If you’re really hankering to shop, consider going secondhand. Consignment stores and eBay aren’t the only options worth exploring if you’re sustainably minded. Online resale platforms like Depop, ThredUP, The RealReal and Relovv are worth a look, too. But since any online option requires shipping, a vintage store in your area should be your first go-to.
“This isn’t to say we never buy anything new ever again ― hello, brand new underwear ― we just need to dial it right back,” Miles said. “By doing this, not only are you reducing demand and stemming the flow of new stuff when you buy secondhand (because you’re reducing demand for new) but you’re helping keep existing items in use for longer, maximizing their potential and making the best use of the resources that were used.”
9. Hold more meetings online.
If you’re in a managerial position at work and your employees are far-flung (they have long local commutes or live in distant cities), suggest video conference calls over in-person meetings. Brown said she used to log 250,000 air miles a year for work travel but now does most everything ― especially one-on-one meetings ― via Google Hangouts, Skype or FaceTime.
“I do allow myself to fly for important dates like big events like conferences,” she said. “If I happen to be in a city where I’ve had virtual meetings and I’ve never met the people I’m doing business with, I will reach out to try to meet the person(s) for a coffee or something casual to develop a personal relationship. If I’m making a lot of new business relationships, I will do a quarterly trip to one area to do a ‘geographic’ swoop to ‘press the flesh.’”
10. Talk about this stuff regularly with your friends and family, and get involved politically.
If you tried any of the suggestions above and found it a lot easier than you’d expected, tell your friends and family about it.

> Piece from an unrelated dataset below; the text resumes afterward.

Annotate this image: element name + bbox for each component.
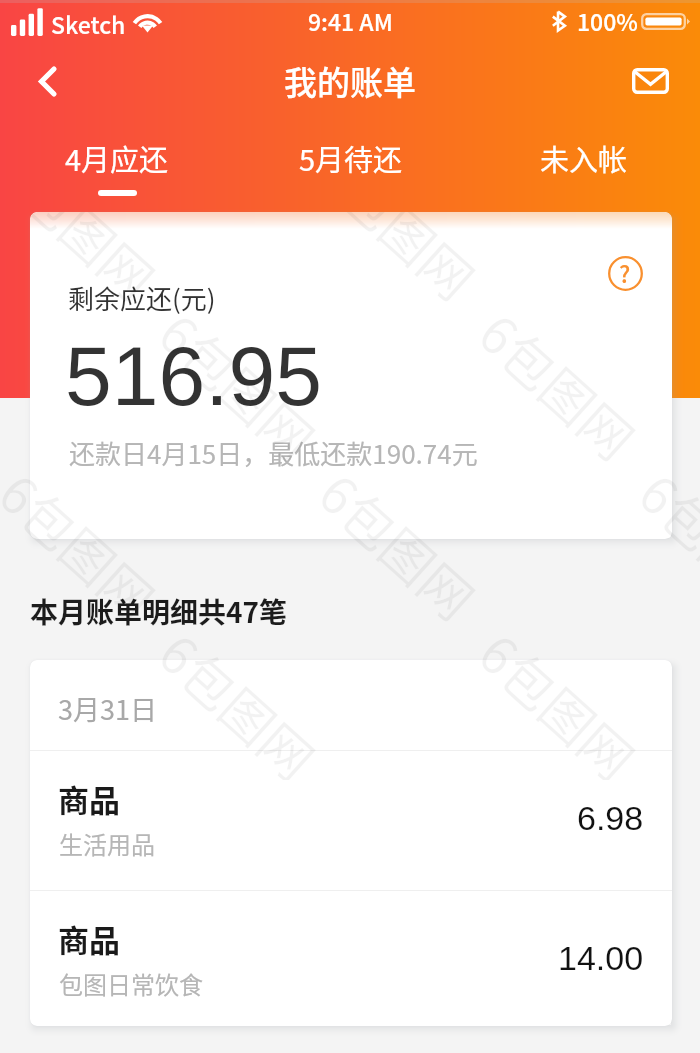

Personal stories are often the most effective in persuading others to give change a chance.
Of course, this isn’t all on you. Encourage your local elected officials to implement bigger, more substantial changes in your city or district, said Crystal Chissell, vice president of operations and engagement at Project Drawdown, a nonprofit that researches how global warming can be reversed.

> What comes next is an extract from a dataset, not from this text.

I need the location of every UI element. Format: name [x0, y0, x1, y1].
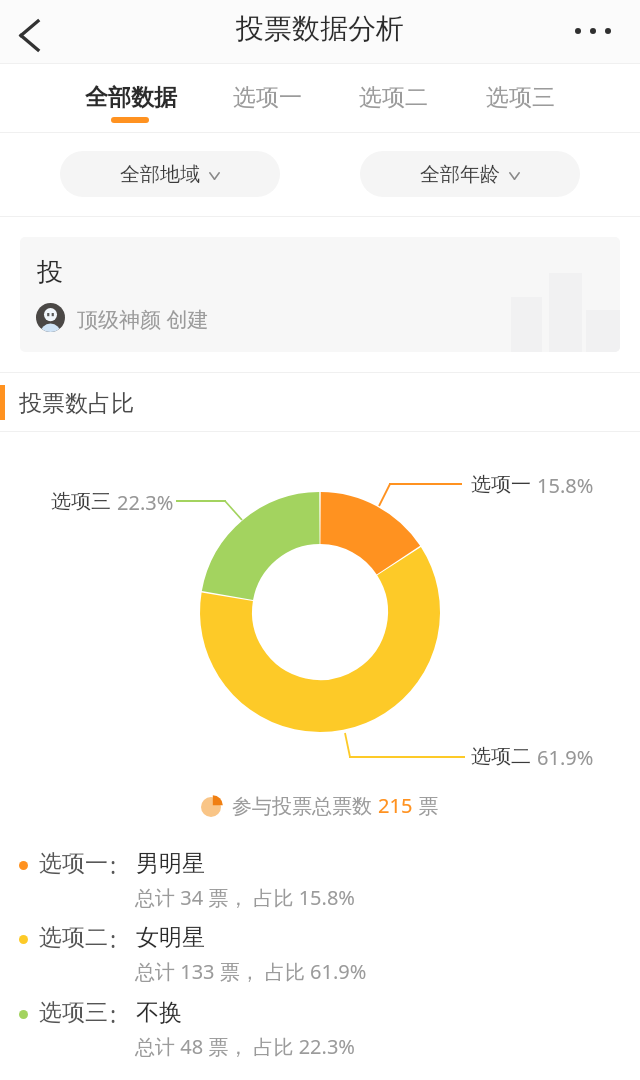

“Gather a group to write to or visit your elected officials to let them know you care and expect them to work with experts to explore solutions,” she said. “We will be less overwhelmed by our awareness of the problem when we each recognize our power to collectively solve it, share the tasks and enjoy working together for our common good. We’ll need strong bonds with others to face the challenges ahead.”